The slope graph of the sub-group of provinces in the north-east of Italy. Provinces are ranked according to their position in the original (unconditional, left-hand side) and estimated (conditional, left-hand side) distribution of O.1.1M

To interpret the different effect played by the model, with similar observed results, it is necessary to go back to the distribution of the original indicators. Figure 14 and 15 show some univariate statistics of the ECO and EDU through parallel coordinates. The grey double lines join the quartiles of the indicators while the thin lines represent the averages by geographical area. The broken lines representing Ravenna and Bologna are highlighted and allow to contextualize why the performance of Bologna appears less brilliant. If on one hand the levels of EDU and ECO in Bologna are among the highest, on the other hand in the group of provinces with these highest levels of EDU and ECO, Bologna ranks among the last in terms of life expectancy of males, as highlighted by the best quantile that is much lower than the unconditional one. This difference gives us a measure of the gap between potential and actual results, which in this case is negative. Reading the results from the point of view of Ravenna, it appears that Ravenna has the same life expectancy of males as Bologna (81.5 years), but a much less favorable ECO context, especially concerning the disposable income of households (O.4.1), the incomes of employees (O.4.2), pensioners (O.4.3) and, the wealth of families (O.4.5), and it is shown above that in the model ECO has a higher path coefficient on the higher part of the Health distribution. The gaps in terms of EDU are even more marked in particular on the rates of graduates (O.2.3), transition to university (O.2.4) and participation in lifelong learning (O.2.6); moreover we know that EDU in the model has a high path coefficient on the higher part of the Health distribution. Given its advantage over Ravenna in terms of EDU and ECO, Bologna should have a far better result in terms life expectancy of males than what is observed.

Fig. 14
figure 14

Distribution of the univariate statistics of the Economic well-being indicators: quartiles (grey double lines), averages by geographical area (thin lines). The broken lines representing Ravenna and Bologna are highlighted

Fig. 15
figure 15

Distribution of the univariate statistics of the Education indicators: quartiles (grey double lines), averages by geographical area (thin lines). The broken lines representing Ravenna and Bologna are highlighted

An opposite pattern can be exemplified by Cosenza and Catanzaro (Fig. 16). Cosenza falls in the group of provinces with low results (81st with 79.9 years), but gets a better position than expected, given ECO and EDU, as its conditional quantile is higher than the unconditional and the positive gap is quite wide. So we could say that Cosenza performs better than Catanzaro, as it gets the same result but in a more unfavorable context, mostly due to the lower levels of the indicators of ECO (see Fig. 17).

Fig. 16
figure 16

Distribution of the univariate statistics of the Education indicators: quartiles (grey double lines), averages by geographical area (thin lines). The broken lines representing Catanzaro and Cosenza are highlighted

Fig. 17
figure 17

Distribution of the univariate statistics of the Economic well-being indicators: quartiles (grey double lines), averages by geographical area (thin lines). The broken lines representing Catanzaro and Cosenza are highlighted

Conclusions and Further Developments

The analysis of the relationships among complex and unobservable factors can be enhanced using a quantile approach to PLS–PM, which allows to highlight the unobserved heterogeneity that could be overlooked by the classic estimation of the average effects. In this paper QC–PM is also proposed in a predictive perspective providing the best estimation, and thus the best model, associated to each statistical unit. For a given statistical unit, the quantile associated to the best model, in the paper named ”best quantile”, condenses the effect played by the regressors on the position of the unit in the conditional distribution of the dependent variable. QC-PM lacks a statistical test for measurement invariance, which allows a reliable comparison among path coefficients estimates over quantiles. However, as above-mentioned, a possible variant of QC-PM can be used, fixing the quantile in the measurement model to the median and changing only the quantile in the structural model. We applied this variant, but we did not find relevant differences in results, probably because there are not evident differences among loadings over quantiles.

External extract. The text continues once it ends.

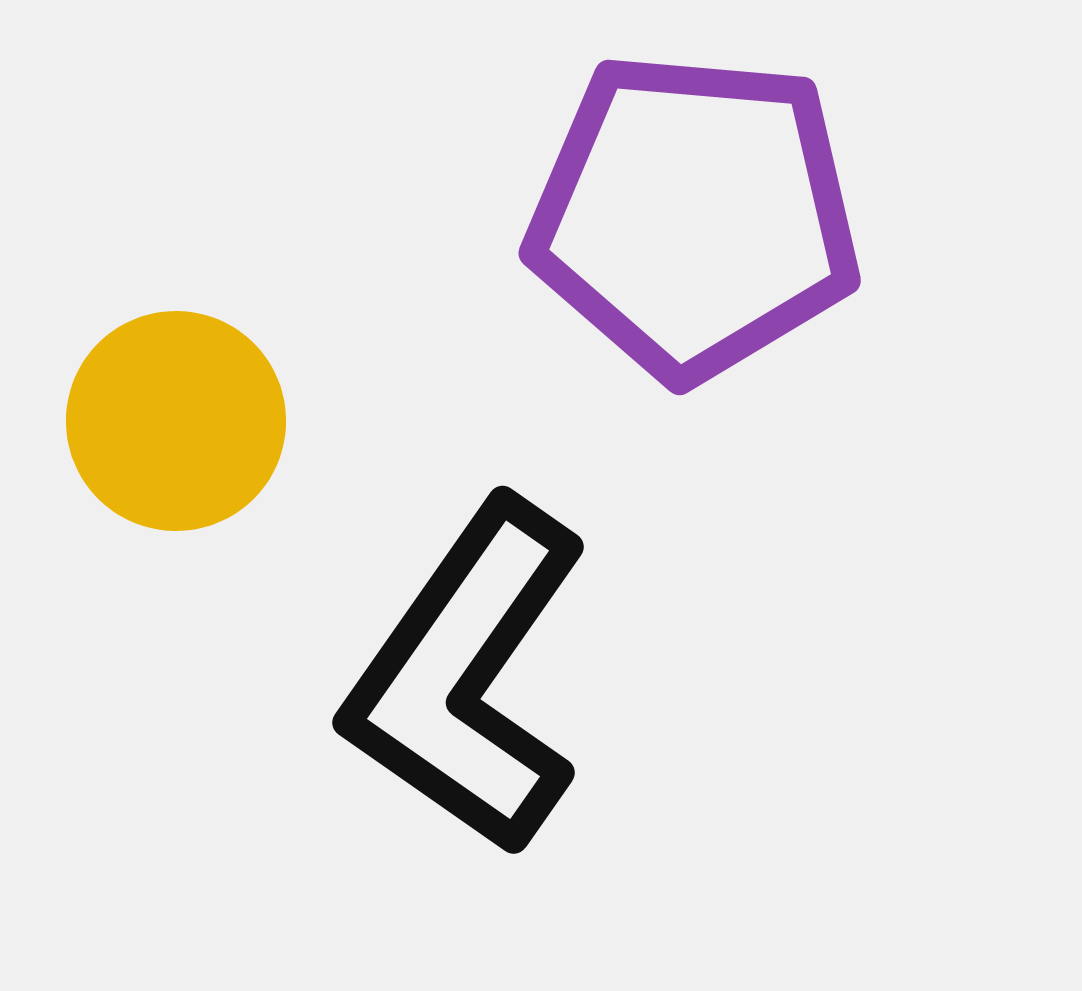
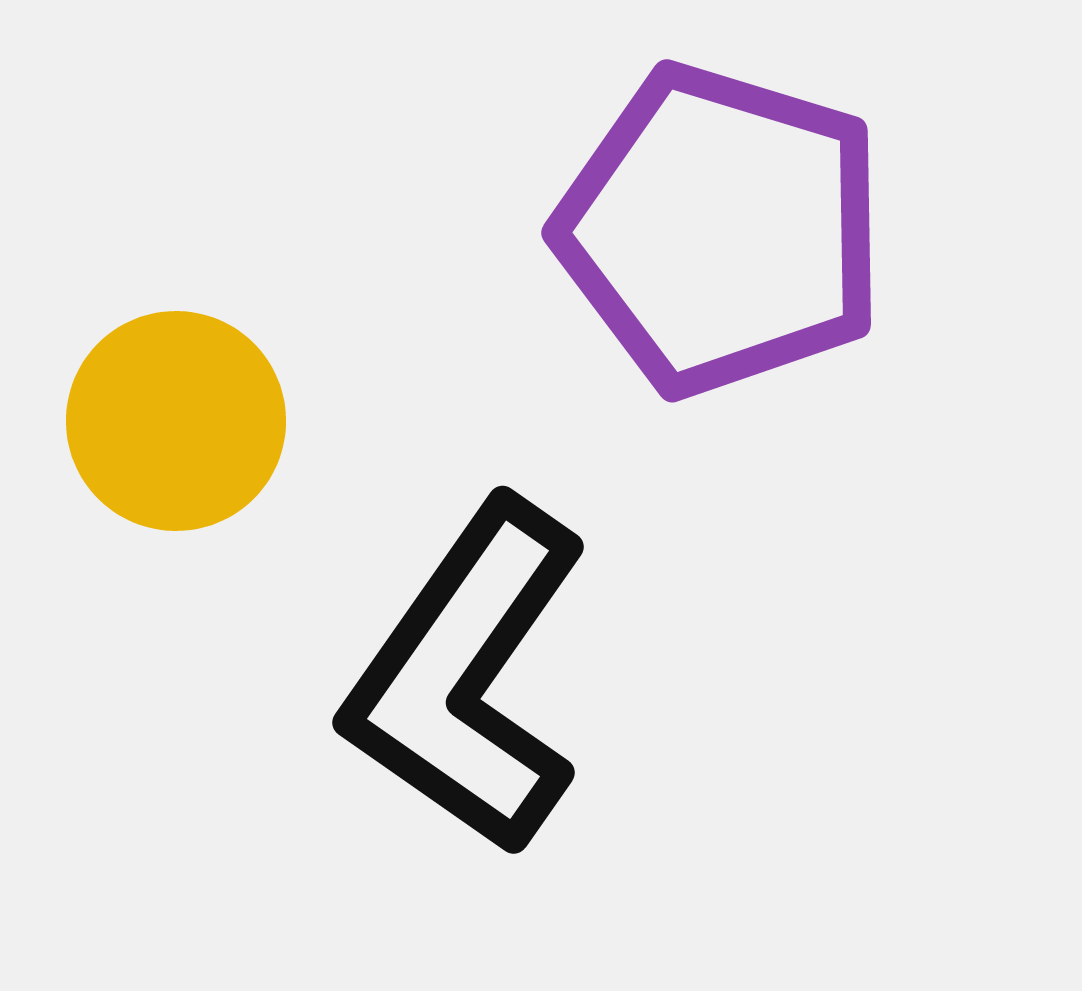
purple pentagon: moved 27 px right, 14 px down; rotated 12 degrees clockwise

The potential arising from a joint use of a PLS–PM and a QC–PM are exploited to explore the relationships among the Health outcomes and the levels of Economic well-being and Education in Italian provinces. The model is defined using a subset of dimensions and indicators of the well-known BES dataset produced by ISTAT at NUTS3 level (ISTAT 2019a). The underlying idea is that health levels and health inequalities at local level can be assessed more in depth taking into account both the observed and the unobserved heterogeneity. In fact similar levels of health can result from very different performances, when they are achieved in different socio-economic conditions. The study provided a multidimensional analysis of health inequalities at local level, in the effort to capture the unobserved heterogeneity that can be explained taking into account the relationships among Health, Economic well-being and Education.

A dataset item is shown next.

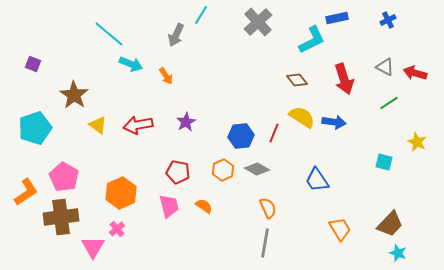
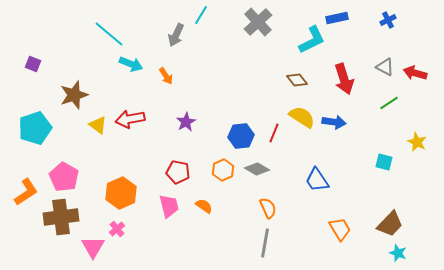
brown star at (74, 95): rotated 20 degrees clockwise
red arrow at (138, 125): moved 8 px left, 6 px up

The results of the PLS–PM confirmed that there is a relationship between Education and Health, as we hypothesized in the theoretical model. The QC–PM also revealed the existence of a relevant relationship between Economic well-being and high levels of Health and a decreasing impact and contribution of Education to increasing levels of Health. The geographical area also provided useful information for understanding differences in Health levels and in the relations among Health, Economic well-being and Education. Globally, the PLS–PM confirmed that the three well-being domains are highly correlated in all geographical areas, except the north-east. Deepening the analysis in a predictive perspective the best quantile predictions resulted much more efficient than PLS–PM, especially concerning the north-east subgroup. The observed health results of each province could then be assessed taking into account jointly its placement in the unconditional distribution, the results of the best quantile prediction and its geographical location. Looking at life expectancy of males, many provinces, almost all located in the south and islands, get low but better results than expected; in contrast, the provinces that get high but lower results than expected are less numerous and none of them is southern or insular.

Future research will explore the strengths of QC-PM for prediction outside the data sample used for estimating the model (out-of-sample prediction) and will try to deepen the knowledge about the determinants of health differences at the local level, including in the model the relationships among health and other well-being assets, such as the environment, the quality of health services, the exposure to risky jobs and other vulnerability factors.